Why Early Financial Education Matters

Early financial education is more than just teaching kids about coins and notes. It's about instilling good habits, building confidence, and preparing them for the inevitable financial decisions they'll face throughout their lives. The earlier young children start learning these essential skills, the more likely they are to grow up with a healthy relationship with money.

Studies show that children who receive financial education are more likely to avoid financial pitfalls as adults. They are also better equipped to navigate life events, such as buying a home, managing debt, pensions and saving for retirement. When children understand basic financial principles, they also develop critical thinking and problem solving skills that are invaluable in all areas of life.

Filling the Gap Left by Schools

Most schools in the UK don’t offer comprehensive financial education. While students may learn maths and economics, these lessons rarely translate to real world money management. For example, students may be taught about the theory of supply and demand, but not how to budget, manage credit, or save effectively. The reality is that many young people leave school with little understanding of how to handle money in their day to day lives.

The good news is that parents, carers, and other trusted adults can fill this gap at home, where the foundations for financial success are often laid.

How to Teach Kids About Money at Home

While schools may not provide comprehensive financial education, there are plenty of ways parents can teach their children about money in a fun, engaging, and practical way. Here are some effective strategies:

Start Early with Simple Concepts

It’s never too early to start talking about money. For younger children, begin with basic concepts like saving, spending, and giving. Use simple language and real life examples to make the ideas relatable. For example, if your child is saving for a toy or treat, explain how putting a small amount of money aside regularly can help them achieve their goal.

Use Real Life Examples

One of the best ways to teach kids about money is by involving them in real life financial decisions. Take them shopping and show them how to compare prices or explain why you might choose to buy a product on sale. If you pay bills, talk to them about the costs involved and how you prioritise wants and needs.

Give Them a Budget

As children grow older, giving them a small budget to manage can have a big impact. This could be an allowance, or you could ask them to manage the money they earn from chores or part time jobs. Help them learn how to allocate money for different purposes such as savings, spending, and giving. Teach them the value of saving for something bigger, like a holiday or a more expensive item they want.

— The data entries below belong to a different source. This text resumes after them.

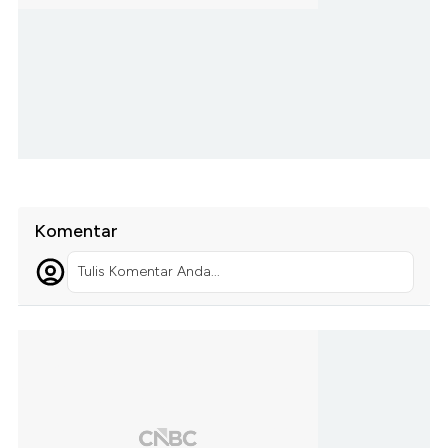
Komentar
Tulis Komentar Anda...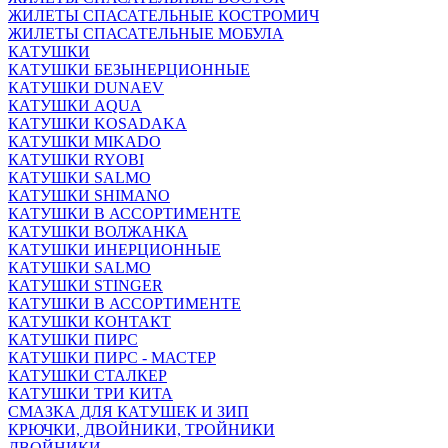
ЖИЛЕТЫ СПАСАТЕЛЬНЫЕ КОСТРОМИЧ
ЖИЛЕТЫ СПАСАТЕЛЬНЫЕ МОБУЛА
КАТУШКИ
КАТУШКИ БЕЗЫНЕРЦИОННЫЕ
КАТУШКИ DUNAEV
КАТУШКИ AQUA
КАТУШКИ KOSADAKA
КАТУШКИ MIKADO
КАТУШКИ RYOBI
КАТУШКИ SALMO
КАТУШКИ SHIMANO
КАТУШКИ В АССОРТИМЕНТЕ
КАТУШКИ ВОЛЖАНКА
КАТУШКИ ИНЕРЦИОННЫЕ
КАТУШКИ SALMO
КАТУШКИ STINGER
КАТУШКИ В АССОРТИМЕНТЕ
КАТУШКИ КОНТАКТ
КАТУШКИ ПИРС
КАТУШКИ ПИРС - МАСТЕР
КАТУШКИ СТАЛКЕР
КАТУШКИ ТРИ КИТА
СМАЗКА ДЛЯ КАТУШЕК И ЗИП
КРЮЧКИ, ДВОЙНИКИ, ТРОЙНИКИ
ДВОЙНИКИ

Incorporate Games and Activities

There are plenty of games and activities that can make financial education fun. Board games like Monopoly help children understand money management in an engaging way. You could also create simple “shopping” games at home where kids use play money to purchase items, or start a family savings challenge to encourage saving goals.

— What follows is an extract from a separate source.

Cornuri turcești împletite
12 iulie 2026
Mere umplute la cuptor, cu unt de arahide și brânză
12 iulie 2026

Talk About Saving and Investing

As your children become teenagers, start talking about the importance of saving for the future, even if it's just small amounts. Discuss how putting money aside for long term goals, like higher education or a car, can help them avoid debt and live more comfortably in the future. Introduce the concept of investing, explaining that it can help money grow over time and encourage them to take an interest in how investments work.

The Long Term Benefits of Financial Education

By teaching kids about money from an early age, you’re not just setting them up to avoid financial mistakes, you are also giving them the tools to thrive in an increasingly complex world. Financial education fosters independence, resilience, and a sense of responsibility. It empowers children to make informed decisions that can have a positive impact on their future, helping them build a life of financial security and peace of mind.

At Fair for You, we believe that every child deserves the chance to develop these important skills, and we’re committed to supporting families on their financial journeys. The more we can do to prepare the next generation for success, the more we’ll all benefit in the long run.